La señorita Kelly salió de detrás del mostrador.

—¿De verdad? —preguntó.

—Pero vendré todos los domingos hasta que me vaya, por supuesto.

—¿Es que quieres referencias?

—No, en absoluto. Solo he venido a avisarla.

—Bien, qué amable. Así que te veremos cuando vengas de vacaciones, si es que te dignas hablar con nosotros.

—Vendré el domingo —dijo Eilis.

—Ah, no, no te necesitaremos. Si vas a irte, es mejor que te vayas ya.

—Pero podría venir.

—No, no puedes. La gente hablaría mucho de ti y habría mucha distracción y, como sabes, los domingos ya tenemos bastante trabajo.

—Esperaba poder trabajar hasta que me fuera.

—No, aquí no. Así que ahora vete. Tenemos mucho que hacer, más entregas y más cosas que apilar. Y no hay tiempo para charlas.

—Bien, muchas gracias.

—Gracias a ti.

Mientras la señorita Kelly iba hacia el almacén de detrás de la tienda, Eilis miró si Mary se volvía para poder despedirse de ella. Pero como no lo hizo, salió de la tienda en silencio y se fue a casa.

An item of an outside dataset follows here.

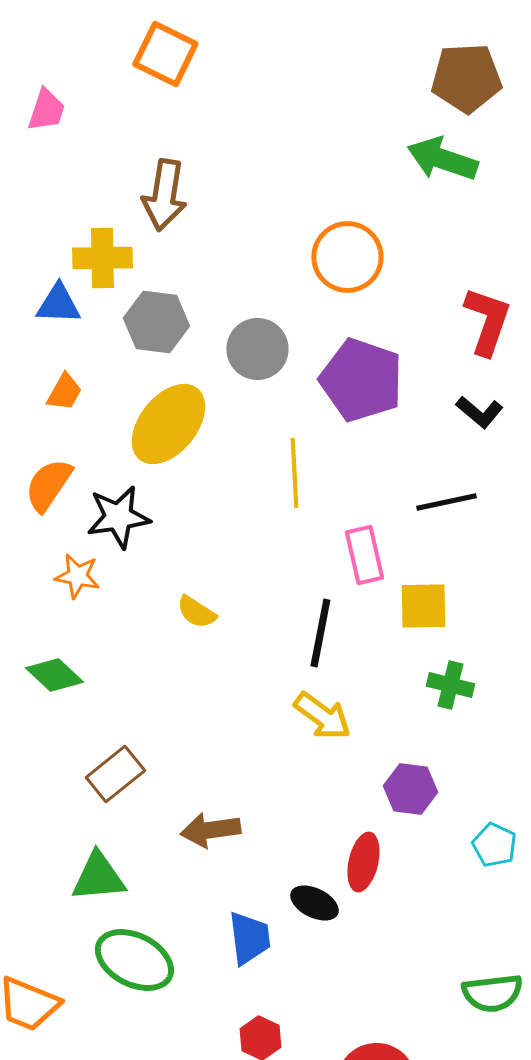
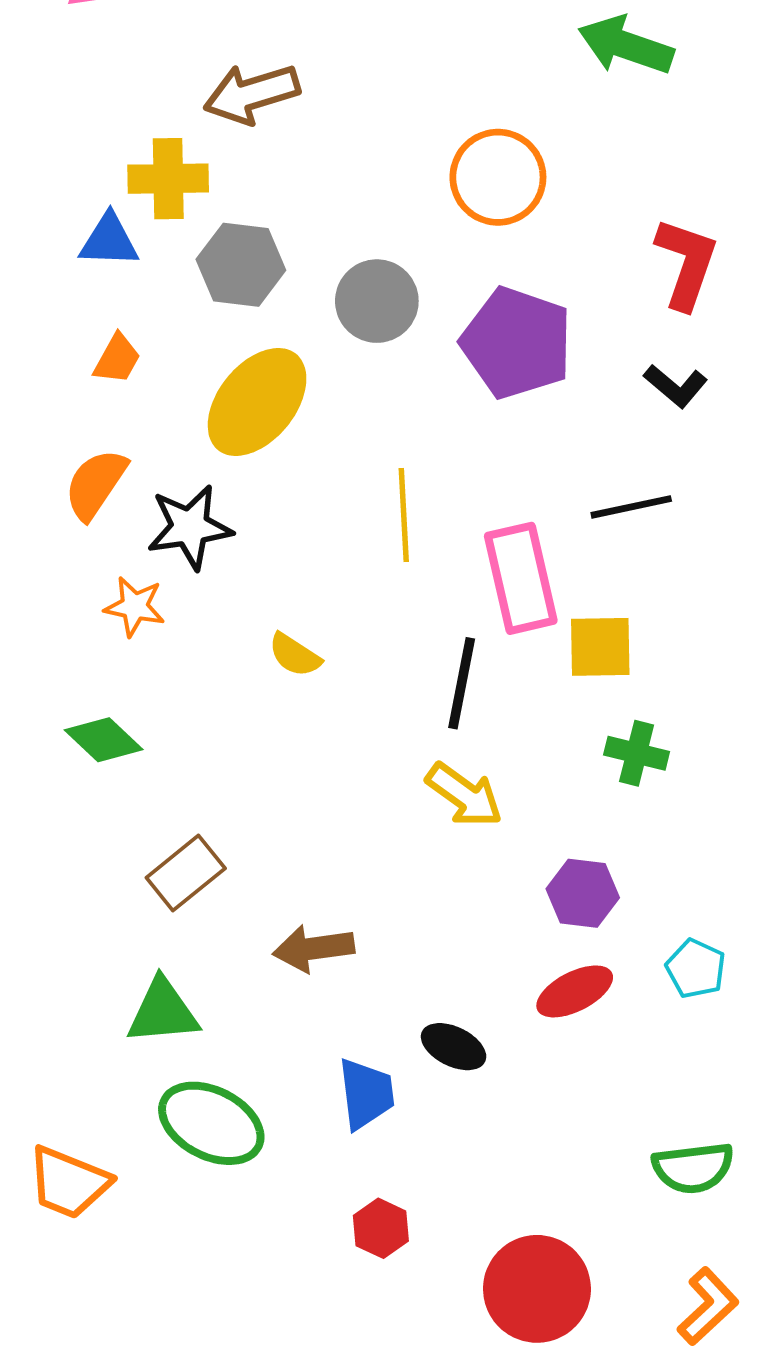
brown arrow: (164, 195) -> (252, 94), turned 64
yellow line: (294, 473) -> (404, 515), moved
pink rectangle: (364, 555) -> (521, 578), size x1.4
red ellipse: (363, 862) -> (575, 991), moved, turned 50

La señorita Kelly era la única persona que había mencionado la posibilidad de volver en vacaciones. No lo había hecho nadie más. Hasta entonces, Eilis había supuesto que viviría en la ciudad toda la vida, como su madre, que conocería a todo el mundo, tendría los mismos amigos y vecinos, la misma rutina diaria en las mismas calles. Esperaba encontrar trabajo en la ciudad y después casarse, dejar el trabajo y tener hijos. Y ahora se sentía como si hubiera sido elegida para algo y no estaba en absoluto preparada, y eso, a pesar del miedo que la invadía, le provocaba un sentimiento, o más bien una serie de sentimientos, que creía debían de ser los que experimentaría cuando se acercara el día de la boda, días en los que todo el mundo la miraría con un brillo en los ojos mientras ella se afanaba con los preparativos, días en los que ella misma estaría en plena ebullición pero procuraría no pensar con demasiada precisión en cómo serían las semanas siguientes, por si perdía el valor.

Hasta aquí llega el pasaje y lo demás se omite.